I use ISO because my device is analog digital converter. My previous version of this driver use BULK and I resubmit Bulk URB from completion routine. But I detect that internal buffer of my device owerflow sometimes with Bulk.

>> If you are submitting 128
>> packets per URB, then clearly latency isn’t an issue,
>> since that’s one URB every 16ms. You might do better with a bulk pipe.
>>

Should I submit URB with 512 or 1024 packets? Whether correctly I have understood you?

You cannot issue more than 255 packets in an URB. What I was saying was
this: Because you have so many packets in each URB, that means you won’t
get results back for a rather long time. With 128 packets, your URB
will not be completed for 16 milliseconds. That tells me that latency
must not be a critical concern for you. In that case a bulk pipe should
be fine, and you can get higher throughput with a bulk pipe.

>> That number seems a bit high, but it is not out of reason.
>> On my 2.4GHz Core 2 Quad, I can run my high-bandwidth
>> web cam (which does 24 MB/s) in preview mode with about 9% total CPU load.
>>

What is preview mode?

It’s a web cam. Preview means I am viewing the images on the screen.

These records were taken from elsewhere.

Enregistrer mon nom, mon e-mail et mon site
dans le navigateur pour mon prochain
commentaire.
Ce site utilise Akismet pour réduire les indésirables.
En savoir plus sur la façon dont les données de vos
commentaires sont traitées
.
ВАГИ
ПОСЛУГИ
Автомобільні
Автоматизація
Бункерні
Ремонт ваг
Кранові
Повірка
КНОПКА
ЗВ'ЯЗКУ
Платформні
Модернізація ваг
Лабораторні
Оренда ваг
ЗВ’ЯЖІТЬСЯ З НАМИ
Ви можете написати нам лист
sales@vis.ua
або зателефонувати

How you think, what should be CPU loading at use of such 8 MegaBytes per second? About 3%?

It’s too hard to generalize. You could have other things going on, or
other devices running. Your processor could be a different clock
speed. Your memory speed could be different. Overall, your number is
within reason.


Tim Roberts, xxxxx@probo.com
Providenza & Boekelheide, Inc.

Tim Roberts wrote:

> Also, remember that the two transactions are related.
> If the first transaction fails, because your device has no data,
> then the second transaction will not be issued. You’ll wait until the next microframe.

I know about it

> It is theoretically possible. In real life, however, I doubt that this is an issue.
> Most host controllers probably assign you the same spot in every microframe.

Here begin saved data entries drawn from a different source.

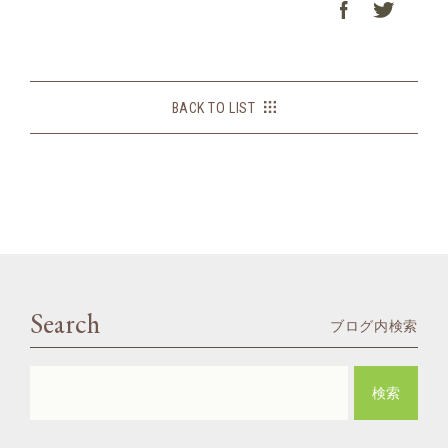
BACK TO LIST
Search
ブログ内検索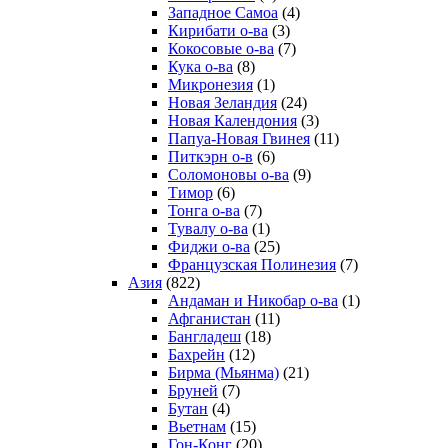
Западное Самоа
(4)
Кирибати о-ва
(3)
Кокосовые о-ва
(7)
Кука о-ва
(8)
Микронезия
(1)
Новая Зеландия
(24)
Новая Календония
(3)
Папуа-Новая Гвинея
(11)
Питкэрн о-в
(6)
Соломоновы о-ва
(9)
Тимор
(6)
Тонга о-ва
(7)
Тувалу о-ва
(1)
Фиджи о-ва
(25)
Французская Полинезия
(7)
Азия
(822)
Андаман и Никобар о-ва
(1)
Афганистан
(11)
Бангладеш
(18)
Бахрейн
(12)
Бирма (Мьянма)
(21)
Бруней
(7)
Бутан
(4)
Вьетнам
(15)
Гон-Конг
(20)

What you can advise like a professional? Should I look at theoretically possible situation and set 2 transactions per microframe? Or should I set 1 transaction per microframe? Or Any other way?

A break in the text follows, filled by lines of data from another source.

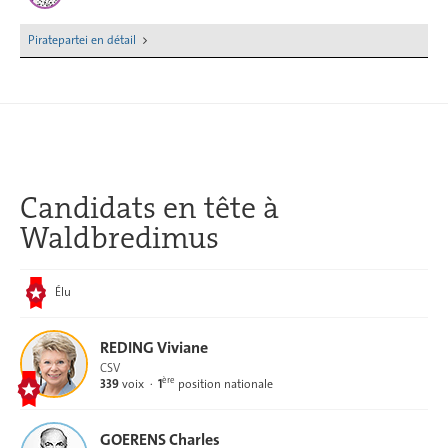
Piratepartei en détail
Candidats en tête
à
Waldbredimus
Élu
REDING Viviane
CSV
ère
339
voix
1
position nationale
GOERENS Charles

And I repeat: In early topic you point me to a problem with time slots. Why you change opinion?

> You cannot issue more than 255 packets in an URB.
> What I was saying was this: Because you have so many
> packets in each URB, that means you won’t get results
> back for a rather long time. With 128 packets, your URB
> will not be completed for 16 milliseconds. That tells me
> that latency must not be a critical concern for you. In that
> case a bulk pipe should be fine, and you can get higher
> throughput with a bulk pipe.

You right! Latency not critical for me. But I use ISO pipe (instead of) because:

  1. It is very critical for me not to lose the data (issue of device internal buffer overflow). I want is guaranteed to take away the data from the device every second.
  2. I do not want that some FlashDisk (which can connect to the same host controller) has broken work of my device.

Am I right?

>>> How you think, what should be CPU loading at use of such 8
>>> MegaBytes per second? About 3%?
> It’s too hard to generalize. You could have other things going on,
> or other devices running. Your processor could be a different clock
> speed. Your memory speed could be different.
> Overall, your number is within reason.

What CPU loading will you have on your configuration (Core 2 Quad) if remove copy of received data (video) and remove displaying video on screen?